Produits alimentaires : il faut réguler pour lutter contre la spéculation

23 juin 2010

Une certaine régulation des marchés à terme des produits alimentaires de base est souhaitable, estime l'Organisation des Nations Unies pour l'alimentation et l'agriculture (FAO), mais toute intervention devra être prudente et se garder d'imposer des limites strictes ou une interdiction formelle sur ces transactions.

Une certaine régulation des marchés à terme des produits alimentaires de base est souhaitable, estime l'Organisation des Nations Unies pour l'alimentation et l'agriculture (FAO), mais toute intervention devra être prudente et se garder d'imposer des limites strictes ou une interdiction formelle sur ces transactions.

Dans une note de synthèse publiée mercredi, la FAO souligne que la flambée mondiale des prix alimentaires il y a deux ans « pourrait avoir été amplifiée par la spéculation sur les marchés. Néanmoins, la limitation - ou l'interdiction - des transactions spéculatives pourrait faire plus de mal que de bien ».

Si la spéculation à terme semble avoir affecté les prix à court terme, les efforts de réduction de la spéculation pourraient avoir des conséquences involontaires à plus long terme, indique le document.

Toute limitation pourrait « détourner les spéculateurs des transactions et réduire de ce fait les liquidités des marchés disponibles pour garantir la couverture des risques ».

Les contrats à terme comportent l'obligation formelle de vendre ou d'acheter une certaine quantité de produit à un prix et à une échéance fixés à l'avance. Ils offrent ainsi aux agriculteurs et aux négociants un moyen important de se protéger ("hedge") contre les risques de fluctuations des prix.

Toutefois, seulement 2% des contrats à terme aboutissent effectivement à la livraison de la denrée matérielle, car ils sont généralement négociés avant leur date d'expiration. Ainsi, ces contrats, ou obligations, attirent un nombre croissant de spéculateurs financiers et investisseurs, dans la mesure où ils offrent une rentabilité attrayante par rapport aux actions et aux obligations.

Les grands fonds spécialisés dans les contrats sur marchandises détiennent désormais environ 25-35% de tous les contrats agricoles et sont devenus une source importante de liquidités pour le marché.

Mais en cas d'envolée des prix, les mécanismes d'intervention sur les marchés à terme pourraient détourner les spéculateurs des négociations et réduire les liquidités disponibles afin de garantir la couverture des risques.

En conséquence, « les propositions de création d'un fonds international d'intervention face aux hausses de prix pourraient donc ne pas être la meilleure solution », met en garde la note de synthèse. « Qui plus est, un fonds de ce genre exigerait des ressources exorbitantes pour lutter efficacement contre la spéculation ».

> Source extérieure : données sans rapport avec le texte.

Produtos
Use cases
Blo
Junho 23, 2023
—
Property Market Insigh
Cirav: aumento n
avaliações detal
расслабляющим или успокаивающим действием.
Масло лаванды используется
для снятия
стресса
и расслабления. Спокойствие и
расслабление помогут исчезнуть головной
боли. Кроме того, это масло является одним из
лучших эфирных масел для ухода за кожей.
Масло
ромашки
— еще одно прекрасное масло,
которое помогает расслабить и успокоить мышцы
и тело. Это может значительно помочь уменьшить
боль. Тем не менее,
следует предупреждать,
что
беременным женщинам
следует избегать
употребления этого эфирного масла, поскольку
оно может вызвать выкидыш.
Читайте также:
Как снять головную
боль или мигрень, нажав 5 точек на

Au lieu de cela, des mesures de régulation devraient viser essentiellement à améliorer la confiance dans le bon fonctionnement du marché, notamment en renforçant la transparence et la quantité d'informations disponibles sur les négociations, ou en enquêtant de près sur les comportements suspects des opérateurs, comme le pratique déjà l'organe de tutelle du marché des Etats-Unis.